Yo, en estos días, a lo que suelo regresar es a los viejos proyectos, acaso los más insensatos, los más fantásticos, también los más queridos, sin duda siguiendo los consejos de otro ilustre gallego, Benito Jerónimo Feijoo, de quien se cuenta que, llegando estos días del equinoccio otoñal, se asomaba a la galería del claustro, se detenía un momento escuchando correr la fuente, y decía «¡ha llegado el tiempo de los graves estudios!».

No tengo una certeza clara de qué eran exactamente para el padre Feijoo «los graves estudios», pues el sabio benedictino tenía algo de erudito de la China antigua, aquellos que escribían maravillosos tratados sobre piedras, fuentes, el té y las tormentas, y siempre he sospechado que iban por ahí los tiros. Uno de aquellos eruditos que tanto interés me provocan fue el precoz Wang Wei, que escribió sus más famosos poemas a los diecinueve años. Wang Wei era capaz de ver la belleza en todas las cosas, seguramente porque todo lo miraba como la vez primera.
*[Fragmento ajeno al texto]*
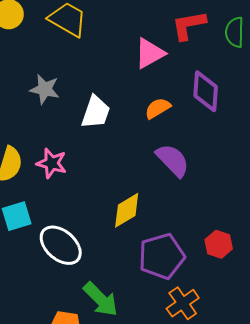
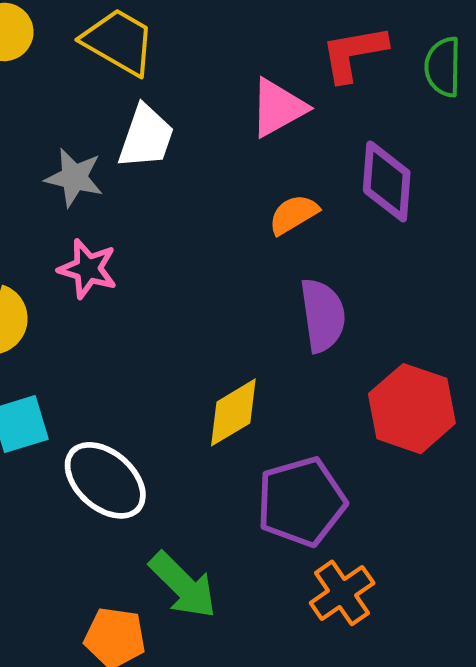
white trapezoid: (96, 112) -> (146, 137), moved
purple semicircle: (173, 160) -> (323, 315), turned 36
pink star: (52, 163) -> (88, 269), moved
red hexagon: (219, 244) -> (412, 409), moved, size x1.6

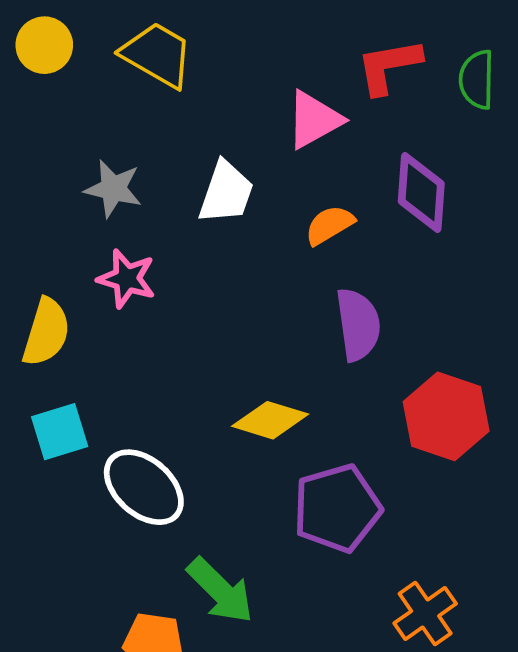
white trapezoid: (146, 137) -> (226, 192), moved
yellow diamond: (233, 412) -> (270, 420), turned 48
orange cross: (342, 593) -> (425, 613), moved

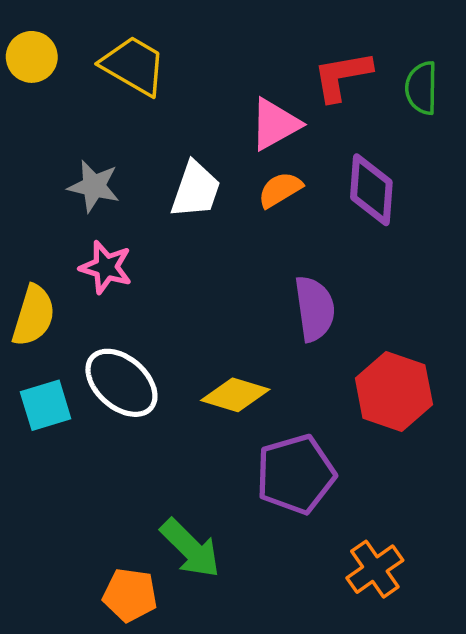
orange semicircle: (329, 225) -> (280, 190), moved
white ellipse: (144, 487) -> (121, 383), moved

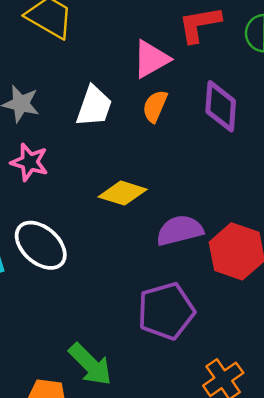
orange semicircle: (280, 190) -> (155, 106), turned -36
purple semicircle: (315, 309) -> (180, 230), moved, turned -96
yellow diamond: (235, 395) -> (123, 193), moved

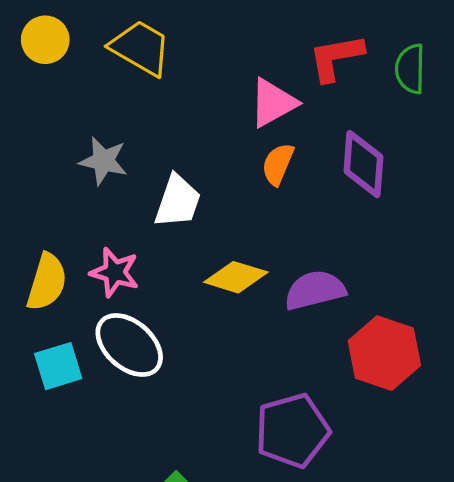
white trapezoid: (94, 106) -> (178, 201), moved
pink star: (30, 162) -> (115, 272), moved
purple semicircle: (180, 230) -> (315, 290), moved

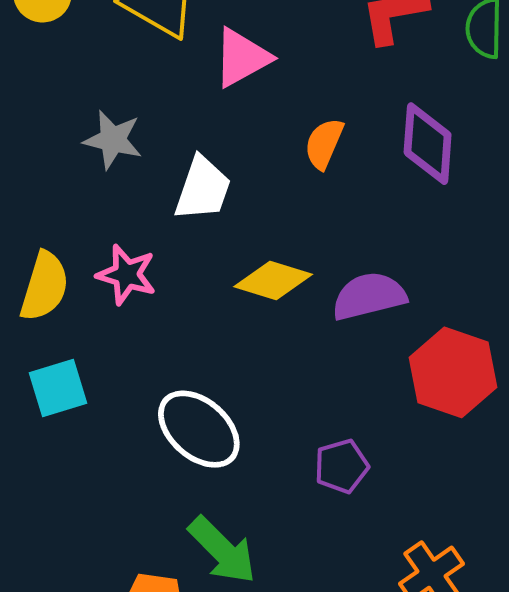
pink triangle: (273, 103) -> (242, 58), moved
white ellipse: (129, 345) -> (199, 429), moved
purple pentagon: (292, 431) -> (342, 466), size x0.6

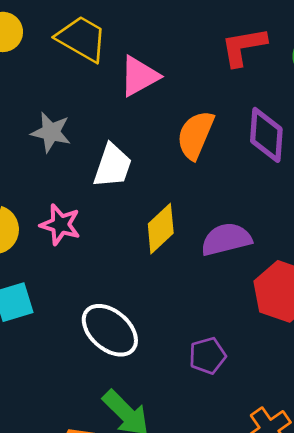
orange semicircle: (324, 144) -> (195, 135), size x1.4
yellow diamond: (273, 280) -> (161, 229), turned -60

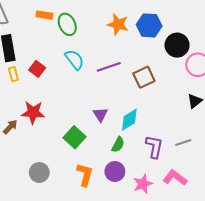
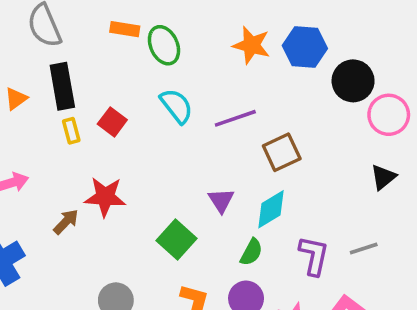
brown square: (144, 77) -> (282, 152), moved

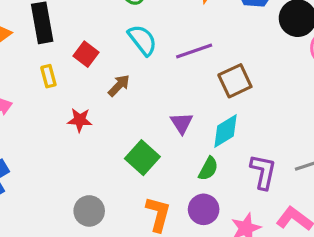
yellow rectangle: (71, 131) -> (48, 76), moved
red star: (105, 197) -> (80, 120), size x0.7
brown arrow: (66, 222) -> (119, 86), moved

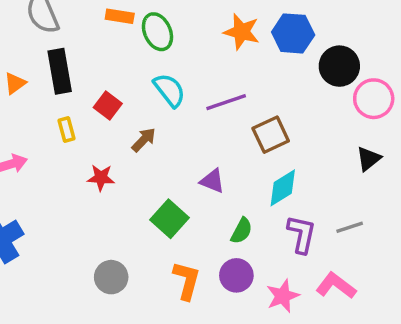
purple triangle: (182, 123) -> (212, 181), turned -35
cyan diamond: (226, 131) -> (283, 188), moved

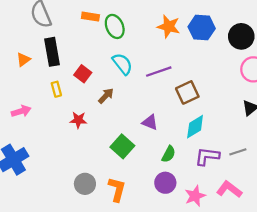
black circle: (339, 66) -> (241, 36), moved
purple L-shape: (302, 234) -> (207, 156), turned -95
orange L-shape: (187, 281) -> (117, 189), moved

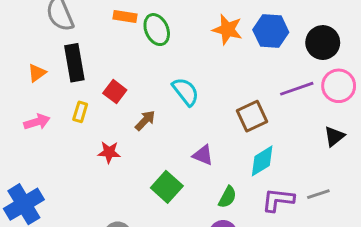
cyan semicircle: (122, 64) -> (186, 92), moved
purple line: (159, 72) -> (297, 89), moved
yellow rectangle: (56, 89) -> (80, 112), turned 32
pink arrow: (21, 111) -> (37, 122), moved

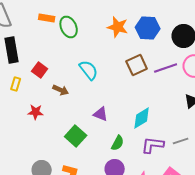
brown square: (252, 116) -> (137, 65), moved
brown arrow: (145, 120) -> (61, 90), turned 70

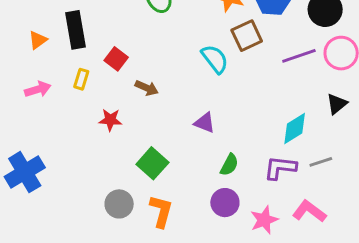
brown square: (137, 65) -> (247, 36), moved
cyan semicircle: (89, 70) -> (215, 59), moved
cyan diamond: (142, 118) -> (295, 129), moved
green square: (76, 136) -> (152, 163), moved

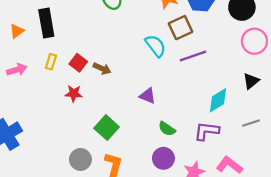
purple line: (299, 56) -> (193, 56), moved
red square: (116, 59) -> (78, 63), moved
gray line: (321, 162) -> (251, 123), moved
green semicircle: (229, 165) -> (167, 129), turned 96

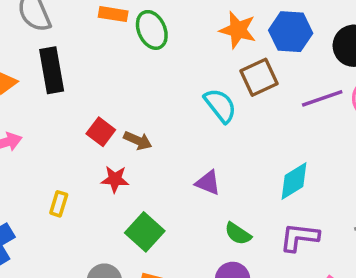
purple line: (193, 56) -> (322, 98), moved
yellow rectangle: (51, 62) -> (59, 204), moved
red star: (74, 94) -> (115, 179), moved
cyan diamond: (218, 100) -> (294, 181), moved

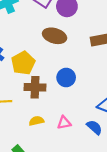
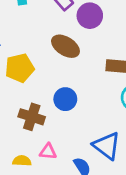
brown cross: (35, 87) -> (32, 117), moved
yellow semicircle: (36, 121) -> (22, 161), moved

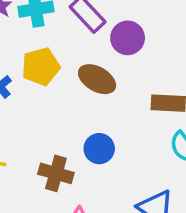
yellow pentagon: (20, 68) -> (41, 67), moved

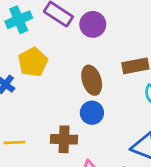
brown ellipse: (97, 79) -> (92, 80), moved, turned 56

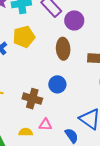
brown ellipse: (92, 80) -> (63, 49), moved

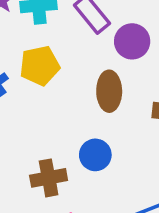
brown cross: (32, 99) -> (49, 178), turned -30

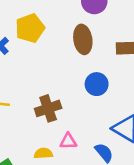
blue circle: (95, 155) -> (97, 84), moved

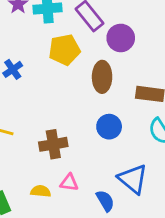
yellow pentagon: (30, 28) -> (64, 50), moved

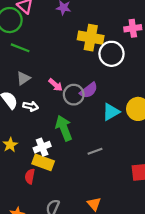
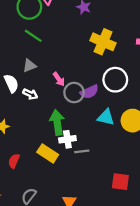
white circle: (111, 54) -> (115, 80), moved
cyan triangle: (111, 112) -> (106, 117), turned 30
white cross: (42, 147) -> (67, 139), moved
yellow rectangle: (43, 162) -> (48, 153), moved

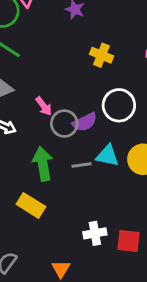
yellow cross: (103, 42) -> (101, 55), size x0.7
white cross: (67, 139) -> (95, 233), moved
gray line: (82, 151) -> (82, 165), moved

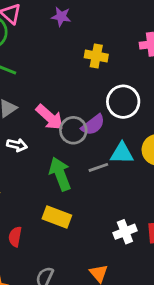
pink arrow: (44, 106) -> (50, 117), size x1.5

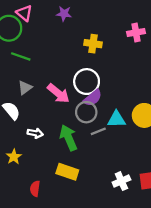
white circle: (123, 102) -> (87, 82), moved
gray circle: (73, 130) -> (86, 112), moved
white arrow: (17, 145) -> (35, 133), moved

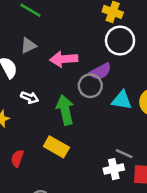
white circle: (87, 82) -> (120, 41), moved
pink arrow: (58, 93) -> (64, 59), turned 125
gray line: (98, 131) -> (124, 154), moved, turned 35

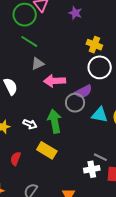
gray triangle: (28, 45) -> (38, 64), moved
white arrow: (30, 97) -> (30, 124), moved

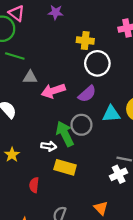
gray triangle: (38, 64) -> (30, 77), turned 40
gray circle: (75, 103) -> (81, 125), moved
white arrow: (30, 124) -> (49, 146), moved

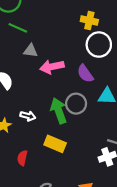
purple semicircle: (87, 94) -> (85, 74), turned 90
white arrow: (49, 146) -> (28, 116), moved

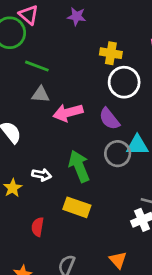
green line: (18, 28) -> (37, 66), moved
gray circle: (76, 104) -> (118, 154), moved

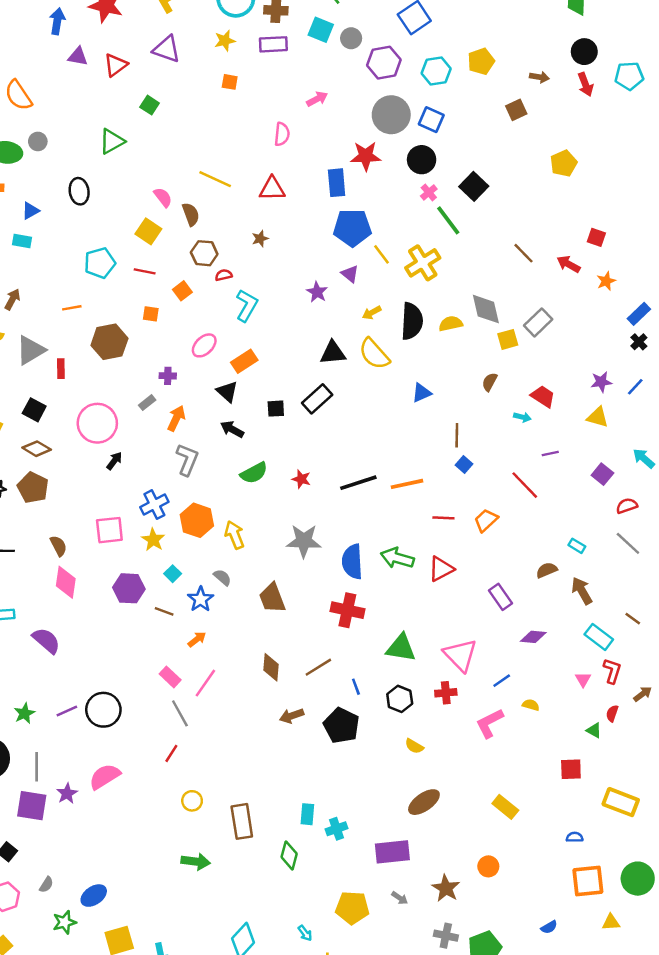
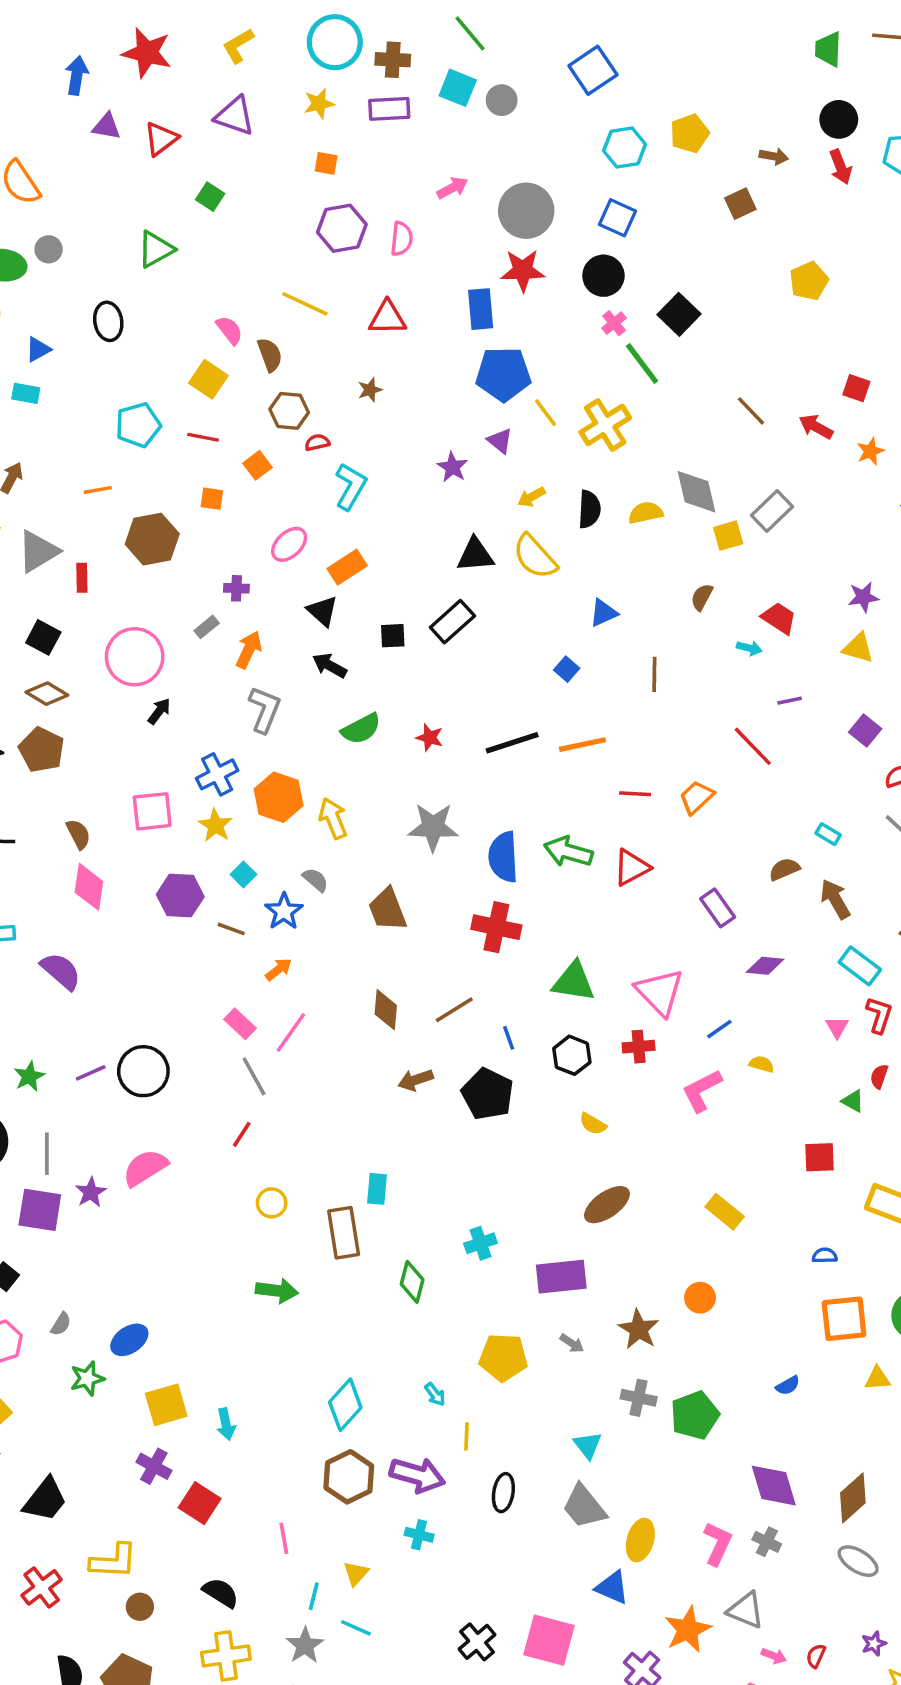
purple hexagon: (384, 63) -> (342, 228), moved
gray circle: (391, 115) -> (526, 211), moved
black semicircle: (412, 321) -> (589, 509), size x0.7
blue square: (464, 464) -> (567, 669), moved
cyan rectangle: (307, 814) -> (377, 1189), moved

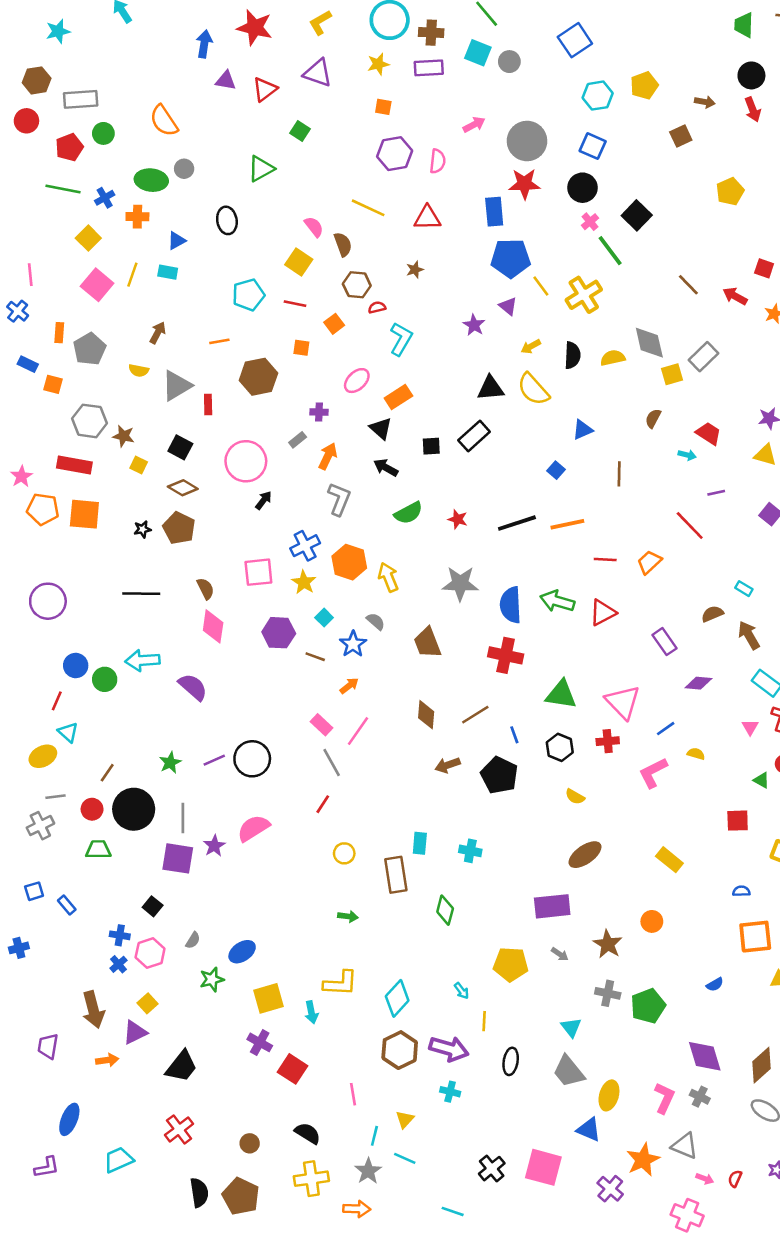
cyan cross: (481, 1243) -> (470, 851), moved, turned 30
green arrow: (277, 1291) -> (348, 916), size x0.7
yellow L-shape: (114, 1561) -> (340, 983), moved

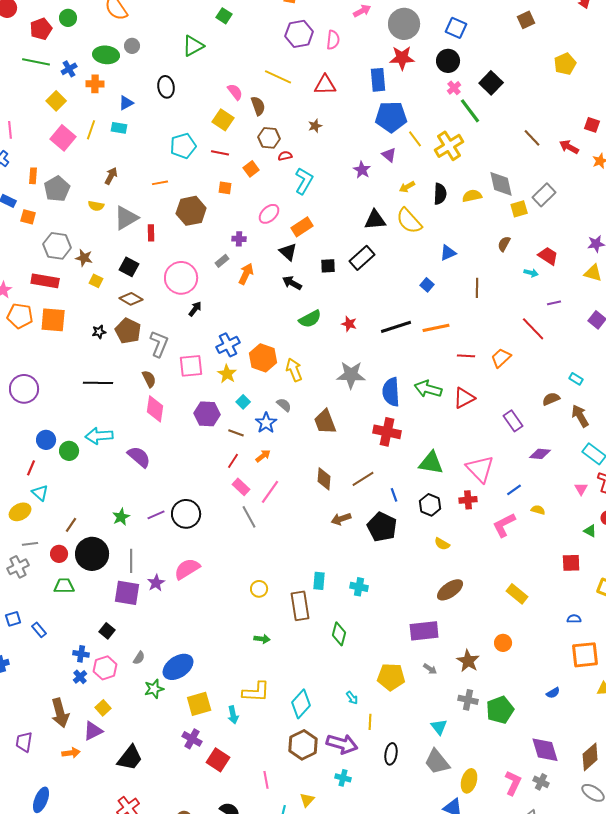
gray L-shape: (339, 499) -> (159, 344), moved
red line: (323, 804) -> (233, 461), moved
blue ellipse: (242, 952) -> (178, 667), size x1.4

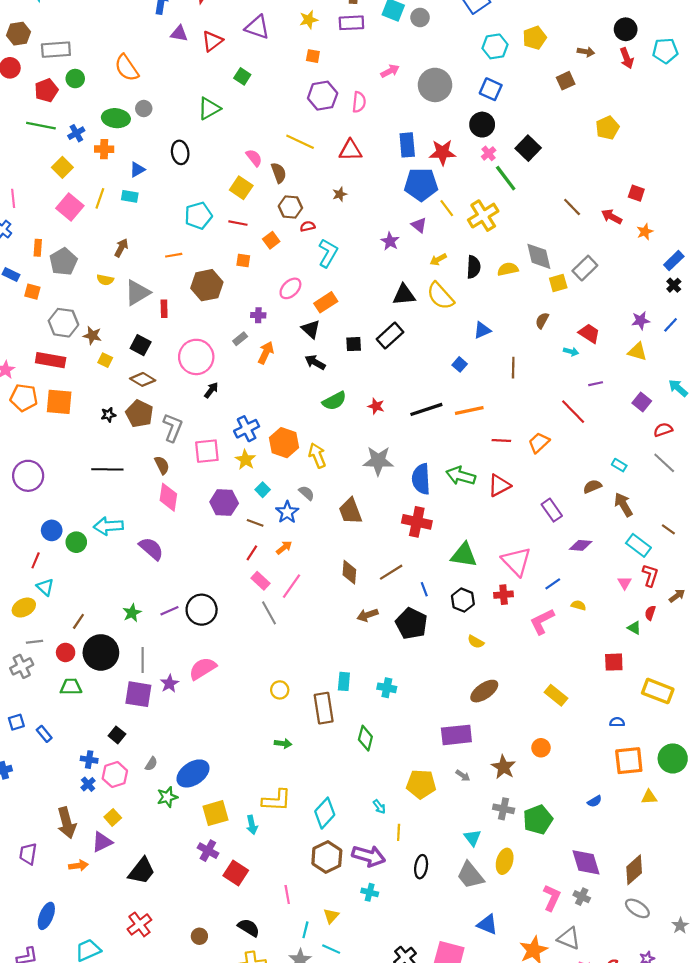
red star: (402, 58) -> (442, 152), moved
yellow ellipse: (469, 781) -> (505, 861), moved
Durante el tiempo que pasó prisionero en el monasterio de Loyang, escribió que los días pasaron rápido «escuchando el viento del atardecer que arrastraba por el cielo a la luna como hoja desprendida de un extraño y lejano árbol». Murió de melancolía poco después de la muerte de su esposa. Dispuso que cremasen su cuerpo, y, ante la imposibilidad de que le metieran en la boca «un poco de lluvia de otoño», pidió que le pusiera un melocotón maduro.

En el repaso a esos viejos proyectos me encuentro unas notas tomadas para un poema que nunca escribí, que suelen ser los mejores: «Llega el otoño desplegando sus alas, alumbrando la tarde con un oro oscuro. El mar, una forma de ser a la vez luz y tiempo, parece cansado. La vida es un racimo de otoños, un temblor casi lejano ya».